Les températures minimales à Casey étaient supérieures à zéro tandis que les maximales étaient supérieures à 7,5 ° C.

Le maximum le plus élevé enregistré à Casey était de 9,2 ° C le 24 janvier, soit près de 7 ° C de plus que le maximum moyen pour la station.

Le lendemain matin, le record du plus haut minimum de 2,5C a été décroché.

Des températures plus élevées peuvent également provoquer un stress thermique chez les plantes et les animaux qui se sont adaptés aux conditions froides de l'Antarctique.

La flore, les microbes et les invertébrés peuvent prospérer dans des conditions plus chaudes, mais uniquement là où de l'eau liquide s'est formée.

Mais le changement soudain de température peut provoquer un stress thermique dans d'autres organismes tandis que les animaux peuvent avoir du mal à s'adapter à leur nouvel environnement.

D'autres études sont nécessaires pour comprendre le plein impact de la vague de chaleur.

Les scientifiques pensent que le temps plus chaud est lié à la rupture du trou d'ozone fin 2019.

L'Antarctique transpire à travers son premier HEATWAVE de trois jours avec des températures atteignant 20 ° C

En février 2020, la majeure partie de la chaleur s'est déplacée vers la partie la plus septentrionale du continent et les températures ont monté en flèche à 20,75 ° C, ce qui a été enregistré à la station de Marambio au Brésil, à l'est de la péninsule (photo: fonte de la calotte glaciaire de l'île Eagle, en Antarctique)
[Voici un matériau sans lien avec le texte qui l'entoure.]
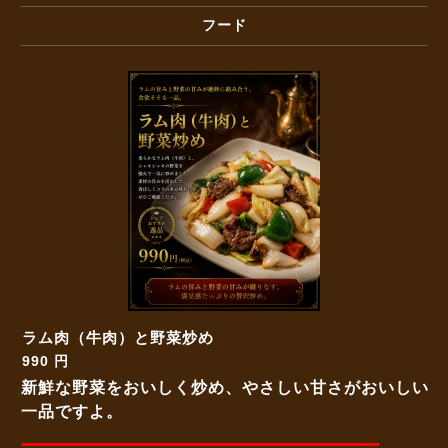
フード
ラム肉（牛肉）と野菜炒め
990 円
新鮮な野菜をおいしく炒め、やさしい甘さがおいしい
一品ですよ。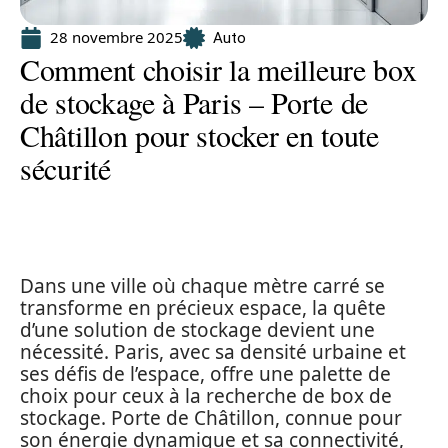
28 novembre 2025
Auto
Comment choisir la meilleure box
de stockage à Paris – Porte de
Châtillon pour stocker en toute
sécurité
Dans une ville où chaque mètre carré se
transforme en précieux espace, la quête
d’une solution de stockage devient une
nécessité. Paris, avec sa densité urbaine et
ses défis de l’espace, offre une palette de
choix pour ceux à la recherche de box de
stockage. Porte de Châtillon, connue pour
son énergie dynamique et sa connectivité,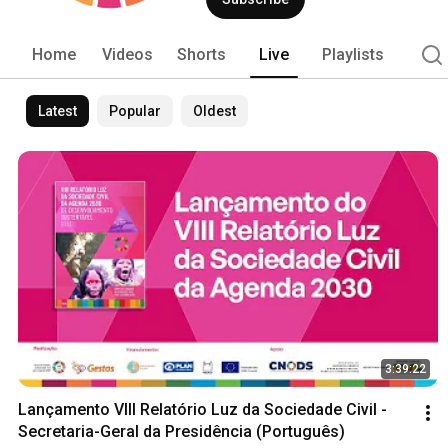
Home
Videos
Shorts
Live
Playlists
Latest
Popular
Oldest
3:39:22
Lançamento VIII Relatório Luz da Sociedade Civil - 
Secretaria-Geral da Presidência (Português)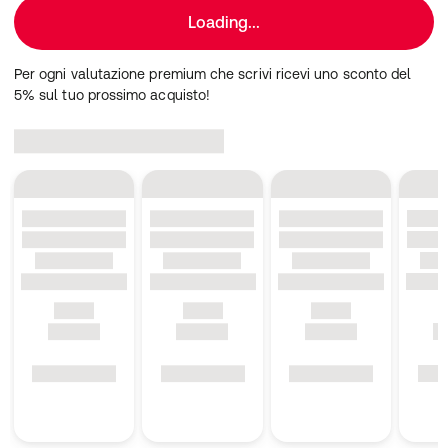
Loading...
Per ogni valutazione premium che scrivi ricevi uno sconto del
5% sul tuo prossimo acquisto!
L'Antarctique transpire à travers son premier HEATWAVE de trois jours avec des températures atteignant 20 ° C

Les chercheurs ont averti que le changement soudain de température devrait avoir de nombreux impacts biologiques qui pourraient dévaster la faune et la flore indigènes

Le scientifique principal de la division antarctique australienne Dana Bergstrom a déclaré que l'été chaud entraînerait très probablement une perturbation à long terme.

"La plus grande partie de la vie existe dans de petites oasis sans glace en Antarctique et dépend largement de la fonte de la neige et de la glace pour leur approvisionnement en eau", a déclaré le Dr Bergstrom.
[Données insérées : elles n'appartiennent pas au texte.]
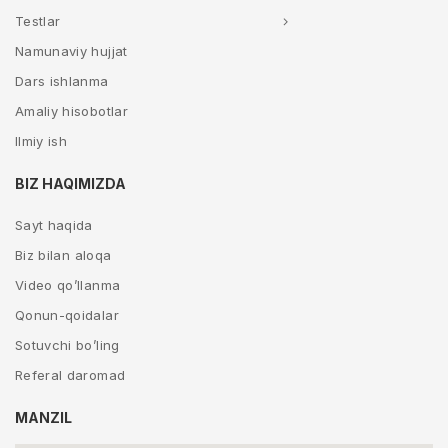
Testlar
Namunaviy hujjat
Dars ishlanma
Amaliy hisobotlar
Ilmiy ish
BIZ HAQIMIZDA
Sayt haqida
Biz bilan aloqa
Video qo’llanma
Qonun-qoidalar
Sotuvchi bo’ling
Referal daromad
MANZIL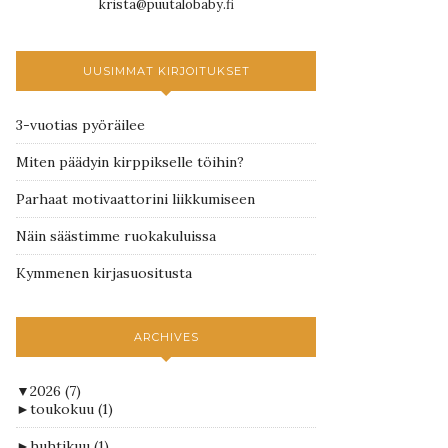
krista@puutalobaby.fi
UUSIMMAT KIRJOITUKSET
3-vuotias pyöräilee
Miten päädyin kirppikselle töihin?
Parhaat motivaattorini liikkumiseen
Näin säästimme ruokakuluissa
Kymmenen kirjasuositusta
ARCHIVES
▼
2026
(7)
►
toukokuu
(1)
►
huhtikuu
(1)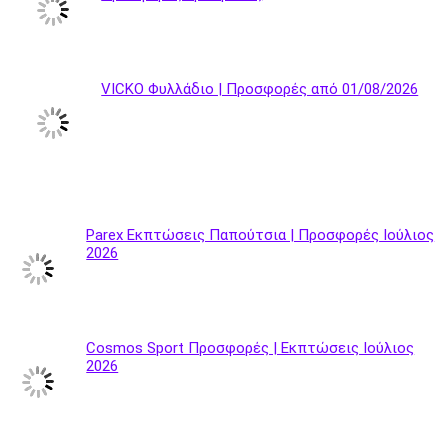
VICKO Φυλλάδιο | Προσφορές από 01/08/2026
Parex Εκπτώσεις Παπούτσια | Προσφορές Ιούλιος
2026
Cosmos Sport Προσφορές | Εκπτώσεις Ιούλιος
2026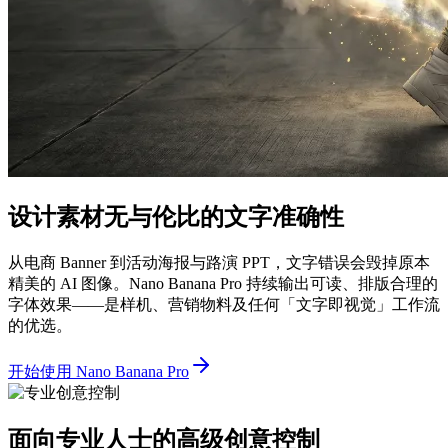
设计素材无与伦比的文字准确性
从电商 Banner 到活动海报与路演 PPT，文字错误会毁掉原本
精美的 AI 图像。Nano Banana Pro 持续输出可读、排版合理的
字体效果——是样机、营销物料及任何「文字即视觉」工作流
的优选。
开始使用 Nano Banana Pro
面向专业人士的高级创意控制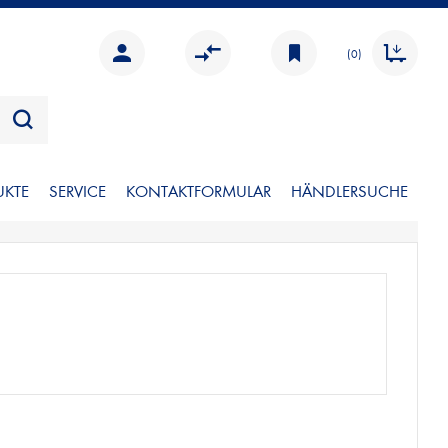
(0)
UKTE
SERVICE
KONTAKTFORMULAR
HÄNDLERSUCHE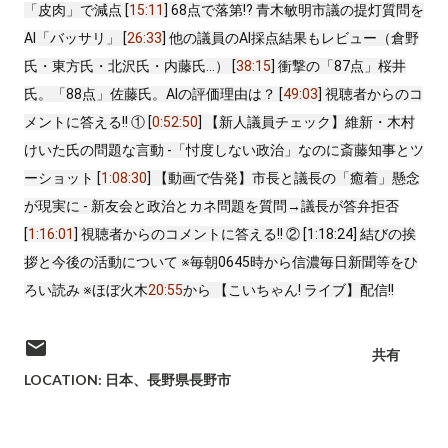
「皮肉」で減点 [
15:11
] 68点で落第!? 青木敏明市議の提灯質問を
AI「バッサリ」 [
26:33
] 他の議員のAI採点結果もレビュー（倉野
氏・東方氏・北沢氏・内藤氏…） [
38:15
] 衝撃の「87点」桜井
氏。「88点」佐藤氏。AIの評価理由は？ [
49:03
] 視聴者からのコ
メントに答える!! ① [
0:52:50
] 【新人議員チェック】維新・木村
けいた氏の問題な言動 -「忖度しない政治」なのに斎藤知事とツ
ーショット [
1:08:30
] 【動画で告発】市長と議長の「癒着」懸念
が現実に - 新友会と政治とカネ問題を質問→議長が答弁拒否
[
1:16:01
] 視聴者からのコメントに答える!! ② [
1:18:24
] 結びの挨
拶と今後の活動について ※毎朝0645時から信濃毎日新聞等をひ
ろい読み ※ほぼ火木
20:55
から 【こいちゃん! ライブ】配信!!
共有
LOCATION:
日本、長野県長野市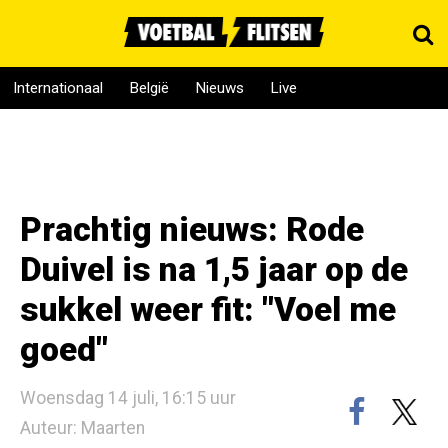
Internationaal
België
Nieuws
Live
Prachtig nieuws: Rode
Duivel is na 1,5 jaar op de
sukkel weer fit: "Voel me
goed"
Woensdag 14 juli, 16:15 uur
Auteur: Maarten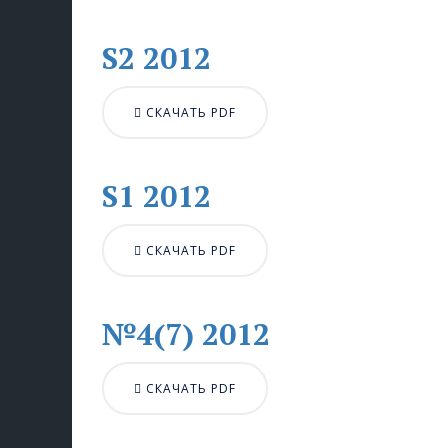
S2 2012
СКАЧАТЬ PDF
S1 2012
СКАЧАТЬ PDF
№4(7) 2012
СКАЧАТЬ PDF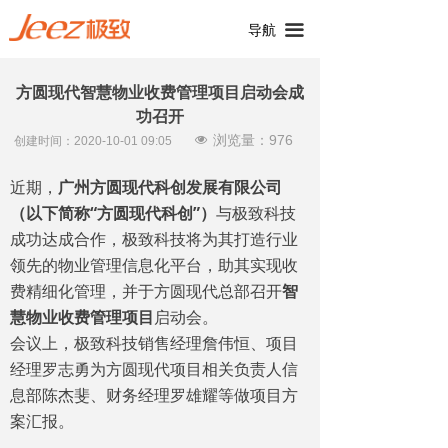
끀
导航
方圆现代智慧物业收费管理项目启动会成
功召开
浏览量：
976
넶
创建时间：
2020-10-01
09:05
近期，
广州方圆现代科创发展有限公司
（以下简称“方圆现代科创”）
与极致科技
成功达成合作，极致科技将为其打造行业
领先的物业管理信息化平台，助其实现收
费精细化管理，并于方圆现代总部召开
智
慧物业收费管理项目
启动会。
会议上，极致科技销售经理詹伟恒、项目
经理罗志勇为方圆现代项目相关负责人信
息部陈杰斐、财务经理罗雄耀等做项目方
案汇报。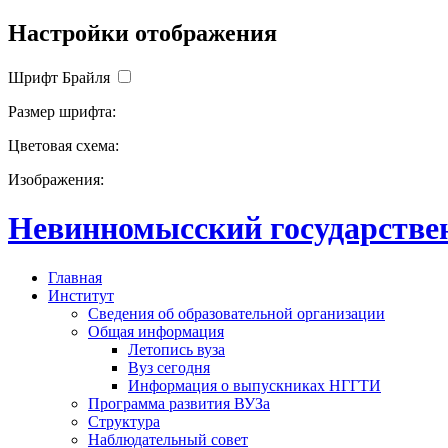
Настройки отображения
Шрифт Брайля
Размер шрифта:
Цветовая схема:
Изображения:
Невинномысский государствен
Главная
Институт
Сведения об образовательной организации
Общая информация
Летопись вуза
Вуз сегодня
Информация о выпускниках НГГТИ
Программа развития ВУЗа
Структура
Наблюдательный совет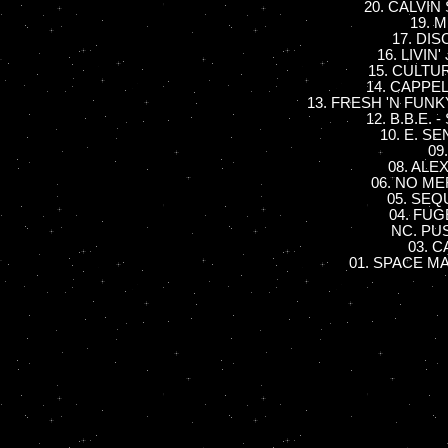
20. CALVIN 
19. 
17. DIS
16. LIVIN'
15. CULTUR
14. CAPPELL
13. FRESH 'N FUNKY 
12. B.B.E. 
10. E. S
09.
08. ALEX
06. NO ME
05. SEQ
04. FUGE
NC. PUS
03. C
01. SPACE MA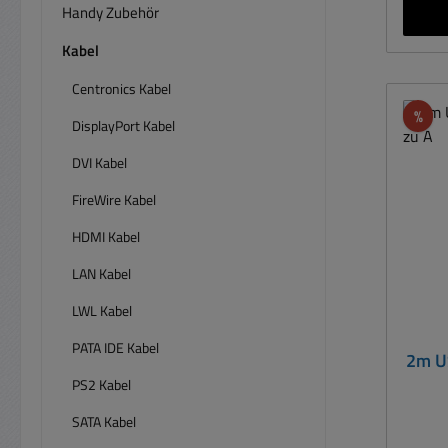
Reduz
Handy Zubehör
In
Kabel
Centronics Kabel
Rab
%
DisplayPort Kabel
DVI Kabel
FireWire Kabel
HDMI Kabel
LAN Kabel
LWL Kabel
PATA IDE Kabel
2m U
PS2 Kabel
SATA Kabel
«Les inondations d'eau de fonte peuvent fournir de l'eau supplémentaire à ces écosystèmes désertiques, entraînant une croissance et une reproduction accrues des mousses, des lichens, des microbes et des invertébrés.

"Cependant, des inondations excessives peuvent déloger les plantes et modifier la composition des communautés d'invertébrés et de tapis microbiens."
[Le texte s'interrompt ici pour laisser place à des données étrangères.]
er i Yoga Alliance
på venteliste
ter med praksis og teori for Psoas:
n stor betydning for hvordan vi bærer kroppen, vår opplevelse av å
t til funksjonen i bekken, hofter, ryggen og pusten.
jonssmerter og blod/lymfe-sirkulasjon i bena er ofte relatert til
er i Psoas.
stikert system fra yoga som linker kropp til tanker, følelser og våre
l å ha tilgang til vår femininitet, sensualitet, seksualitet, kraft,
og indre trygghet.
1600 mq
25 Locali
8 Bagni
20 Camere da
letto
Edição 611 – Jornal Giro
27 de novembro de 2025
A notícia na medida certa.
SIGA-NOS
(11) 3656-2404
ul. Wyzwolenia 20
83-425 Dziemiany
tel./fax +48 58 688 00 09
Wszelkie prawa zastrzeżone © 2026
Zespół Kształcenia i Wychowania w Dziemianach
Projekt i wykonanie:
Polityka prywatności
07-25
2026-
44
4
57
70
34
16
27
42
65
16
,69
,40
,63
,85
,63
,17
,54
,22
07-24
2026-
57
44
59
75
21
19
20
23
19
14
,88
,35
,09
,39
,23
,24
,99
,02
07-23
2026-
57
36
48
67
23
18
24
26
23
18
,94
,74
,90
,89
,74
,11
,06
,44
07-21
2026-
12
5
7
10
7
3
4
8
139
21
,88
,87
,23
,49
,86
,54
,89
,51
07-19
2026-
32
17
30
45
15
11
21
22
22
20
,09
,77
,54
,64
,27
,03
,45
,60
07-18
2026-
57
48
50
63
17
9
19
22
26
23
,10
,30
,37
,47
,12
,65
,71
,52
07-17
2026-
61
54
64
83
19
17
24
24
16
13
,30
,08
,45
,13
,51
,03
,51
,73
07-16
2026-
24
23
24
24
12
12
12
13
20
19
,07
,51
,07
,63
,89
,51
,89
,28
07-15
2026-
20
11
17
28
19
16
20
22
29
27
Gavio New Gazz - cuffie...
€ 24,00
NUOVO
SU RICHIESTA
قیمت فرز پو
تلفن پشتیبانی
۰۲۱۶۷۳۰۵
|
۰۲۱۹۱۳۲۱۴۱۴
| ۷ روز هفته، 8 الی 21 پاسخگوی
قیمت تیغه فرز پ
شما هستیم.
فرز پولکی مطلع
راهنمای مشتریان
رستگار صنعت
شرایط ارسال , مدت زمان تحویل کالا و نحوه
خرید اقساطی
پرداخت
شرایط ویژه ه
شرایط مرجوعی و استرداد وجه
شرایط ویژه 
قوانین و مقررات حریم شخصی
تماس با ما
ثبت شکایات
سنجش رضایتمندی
Le Dr Bergstrom a déclaré que si la glace fond complètement au début, il y aura une sécheresse pour le reste de la saison.

Les résultats ont été publiés mardi dans Global Change Biology par une équipe mondiale, comprenant des scientifiques de l'Université de Wollongong, de l'Université de Tasmanie et de la Division antarctique australienne.